The Efficiency of Specialization

VibeThinker-3B, developed by Sina Weibo Inc, challenges the trend of scaling model size to improve reasoning. By focusing exclusively on verifiable tasks like mathematics, coding, and STEM, this 3-billion-parameter model matches the performance of models hundreds of times its size (such as DeepSeek V3.2 or Kimi K2.5) on benchmarks like AIME26. It is designed as a specialist tool; the authors recommend using larger general-purpose models for open-domain knowledge tasks.

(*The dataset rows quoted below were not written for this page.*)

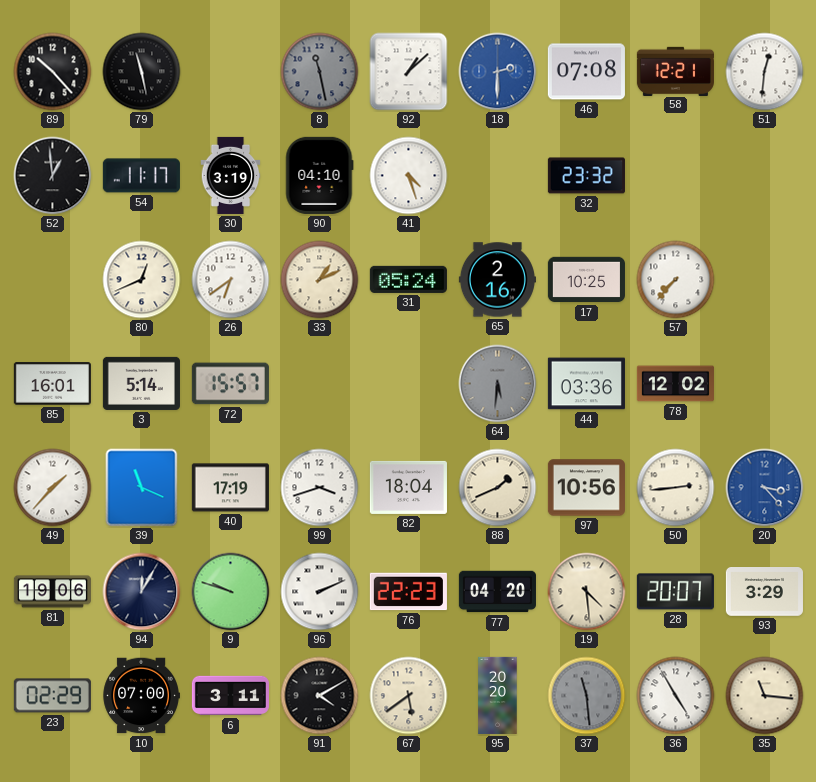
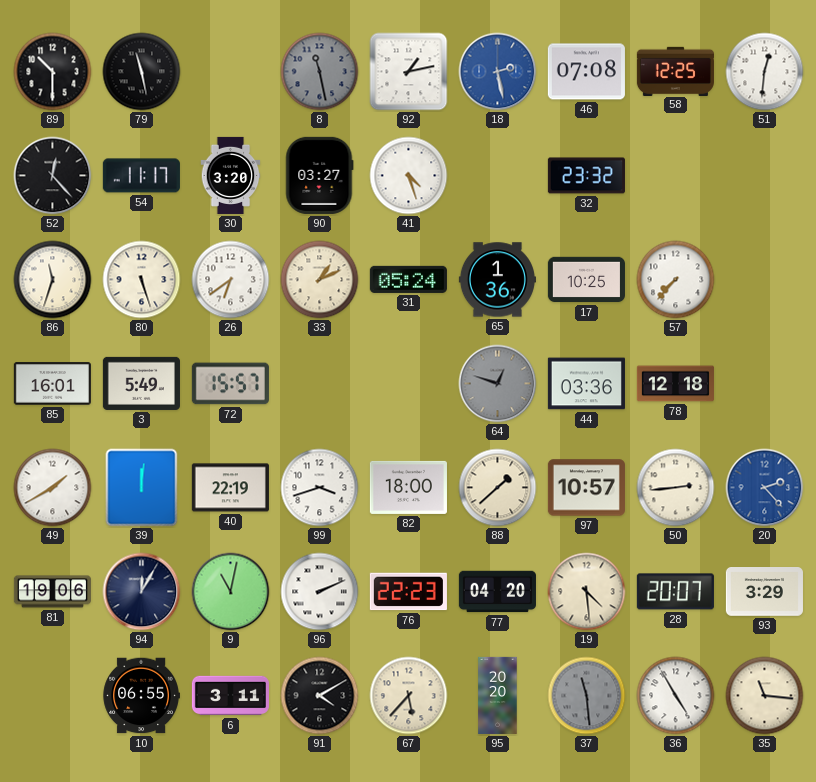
89: 10:23 -> 10:30
92: 1:08 -> 1:13
18: 2:30 -> 2:28
58: 12:21 -> 12:25
52: 12:59 -> 12:23
30: 3:19 -> 3:20
90: 04:10 -> 03:27
86: none -> 11:33
80: 12:41 -> 5:27
65: 2:16 -> 1:36
3: 5:14 -> 5:49
64: 5:31 -> 12:48
78: 12:02 -> 12:18
49: 1:37 -> 1:40
39: 11:19 -> 12:01
40: 17:19 -> 22:19
82: 18:04 -> 18:00
88: 1:41 -> 1:38
97: 10:56 -> 10:57
20: 3:23 -> 2:23
9: 9:48 -> 11:02
23: 02:29 -> none
10: 07:00 -> 06:55
67: 5:39 -> 5:37
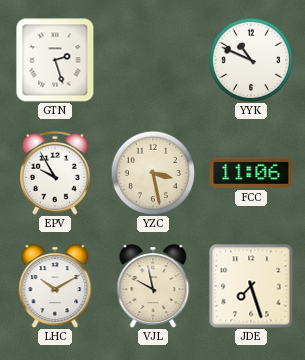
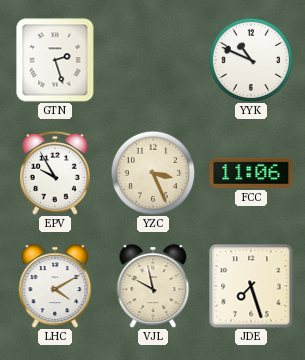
YZC: 3:28 -> 3:26
LHC: 10:10 -> 4:10
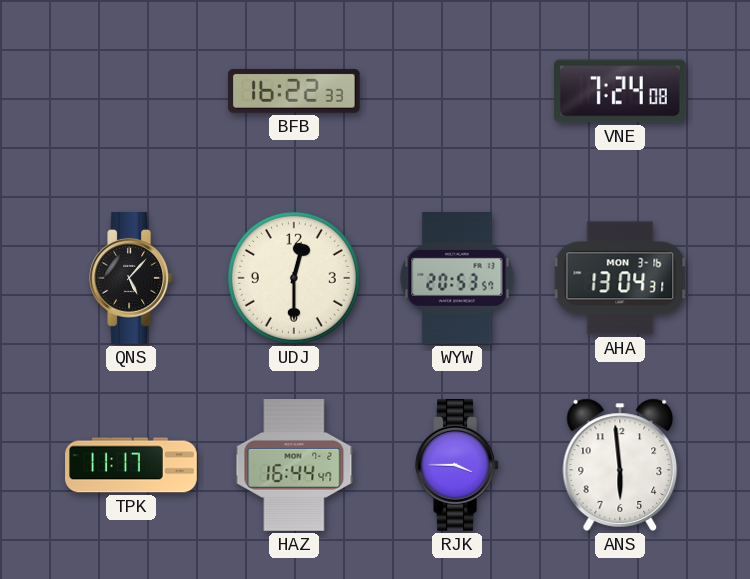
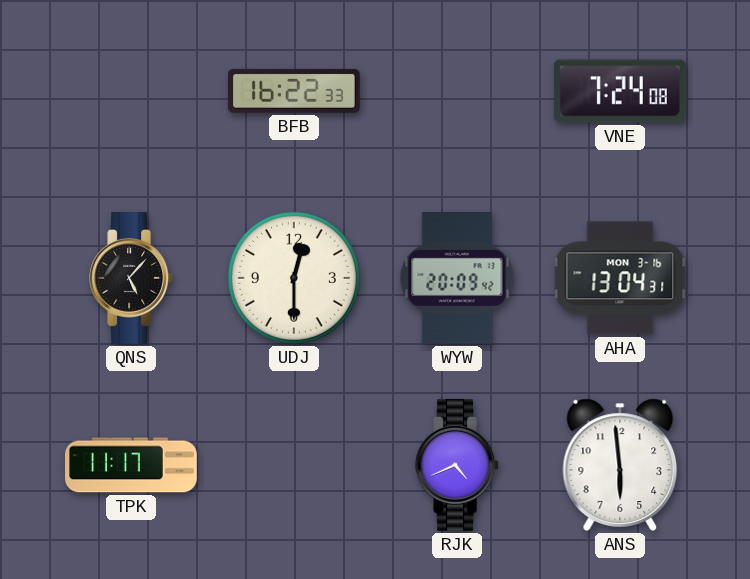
WYW: 20:53 -> 20:09
HAZ: 16:44 -> none
RJK: 3:45 -> 4:41
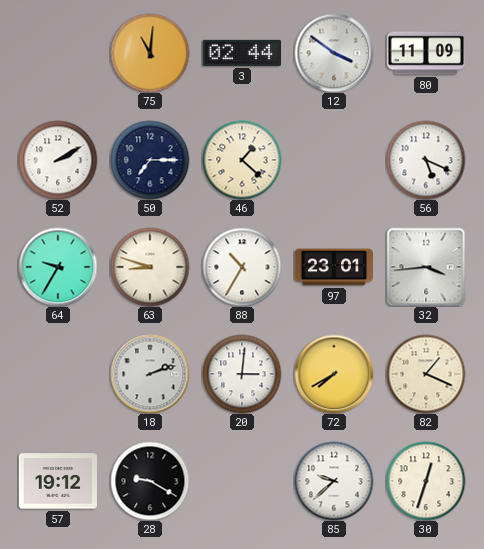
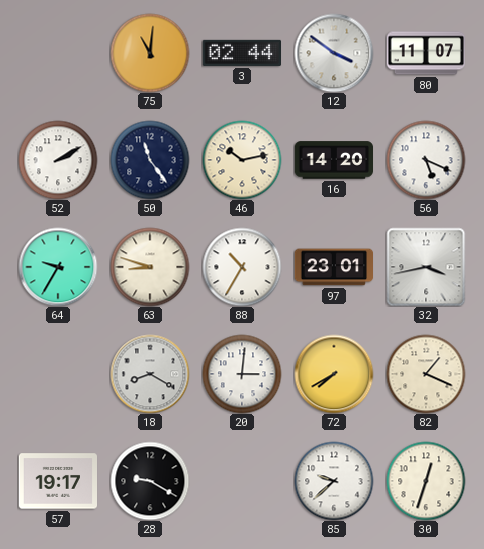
80: 11:09 -> 11:07
50: 7:15 -> 11:24
46: 1:22 -> 10:13
16: none -> 14:20
32: 3:44 -> 3:43
18: 2:12 -> 8:20
57: 19:12 -> 19:17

The Spectrum-to-Signal Pipeline

The model's performance is driven by a four-stage post-training pipeline built on the Qwen2.5-Coder-3B base:

  • Curriculum SFT: A two-stage supervised fine-tuning process that builds a broad 'spectrum' of reasoning paths, using diversity-exploring distillation to maintain multiple valid solution trajectories.
  • Multi-domain Reasoning RL: Uses MaxEnt-Guided Policy Optimization (MGPO) to train across math, code, and STEM. Notably, it abandons progressive context expansion in favor of a consistent 64K long-context window. A 'Long2Short' math stage further optimizes performance by rewarding shorter, correct reasoning chains to reduce token redundancy.
  • Self-Distillation & Instruct RL: Offline distillation merges RL checkpoints into a single student model, followed by instruction-tuning to ensure the model maintains controllability without sacrificing reasoning depth.

Test-Time Scaling with CLR

To further boost performance without increasing parameter count, the researchers implemented Claim-Level Reliability Assessment (CLR). This test-time scaling method involves:

  1. Generating 32 trajectories per problem.
  2. Extracting decision-relevant claims from each.
  3. Using the model as its own verifier to assign binary verdicts to each claim.
  4. Weighting the final answer based on the reliability of the claims within the reasoning path. This method significantly lifts scores on benchmarks like AIME26 (from 94.3 to 97.1).